The reason this was done was to allow easy access to scalar/string data.
However, objects can use the mechanism described in RFC 49 (or something
like it) to become strings on-demand in Perl 6. As such, we should make
all Perl functions return objects in a scalar context in Perl 6.

=head1 DESCRIPTION

When several of the mechanisms proposed in other RFC's combine, we have
the power in Perl 6 to pass I<everything> around as objects, converting
them to strings as they're needed. This gives us much power, since we
present both objects and "true" scalars to beginners and advanced Perl
users alike with one common set of functions.

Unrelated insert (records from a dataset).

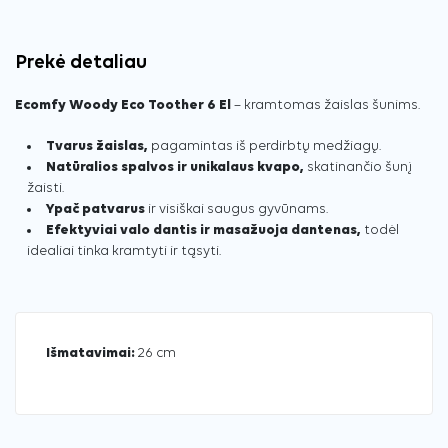
Prekė detaliau
Ecomfy Woody Eco Toother 6 El
– kramtomas žaislas šunims.
Tvarus žaislas,
pagamintas iš perdirbtų medžiagų.
Natūralios spalvos ir unikalaus kvapo,
skatinančio šunį
žaisti.
Ypač patvarus
ir visiškai saugus gyvūnams.
Efektyviai valo dantis ir masažuoja dantenas,
todėl
idealiai tinka kramtyti ir tąsyti.
Išmatavimai:
26 cm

As such, objects are
embedded in Perl from the ground up.

Others have proposed typing objects, and extracting them that way:

   my $uid   = getpwnam $user;    # "true" scalar uid
   my pw $pw = getpwnam $user;    # object of type "pw"

However, this has a couple problems:

   1. You have to have the correct object class and, at
      the very least, alter your script's syntax.

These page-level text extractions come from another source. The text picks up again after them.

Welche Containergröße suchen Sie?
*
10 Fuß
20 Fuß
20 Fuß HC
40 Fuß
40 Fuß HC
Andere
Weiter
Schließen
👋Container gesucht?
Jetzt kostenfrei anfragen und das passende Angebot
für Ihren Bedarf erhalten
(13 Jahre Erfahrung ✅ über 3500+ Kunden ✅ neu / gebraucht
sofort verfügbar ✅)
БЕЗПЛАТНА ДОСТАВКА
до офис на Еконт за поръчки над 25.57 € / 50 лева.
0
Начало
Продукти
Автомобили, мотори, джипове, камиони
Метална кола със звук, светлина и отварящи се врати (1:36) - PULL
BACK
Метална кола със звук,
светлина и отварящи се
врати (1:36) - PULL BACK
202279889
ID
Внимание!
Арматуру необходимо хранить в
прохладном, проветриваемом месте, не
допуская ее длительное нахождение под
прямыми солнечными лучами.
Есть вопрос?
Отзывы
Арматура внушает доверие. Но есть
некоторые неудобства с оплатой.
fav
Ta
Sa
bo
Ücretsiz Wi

   2. You can't make $pw look like $uid transparently.

Instead, having objects that walk and talk like scalars on demand is a
more powerful approach. Note that this RFC does not necessarily preclude
being able to type objects and pull out specific classes. The two
approaches could be combined, giving multi-class objects that can be
transparently accessed as "true" scalars.

We'll start out with complex examples, where it's obvious how this is a
benefit, and go down to simpler functions, where it might be less
obvious.

=head2 Complex Functions

Let's choose C<stat>, since it's an easy target. Currently, it only
returns one of two things:

   1. A massive 13-element list (LIST context)
   2. A boolean success/failure (SCALAR context)

Neither of these is particularly useful, unless you like pain. To get a
decent interface, you have to use C<File::stat> or some other module.
Instead, let's put an object-oriented interface in the core:

   $stat = stat $file;        # returns an object
   @stat = stat $file;        # legacy list (like current)
   %stat = stat $file;        # hash (see RFC 37)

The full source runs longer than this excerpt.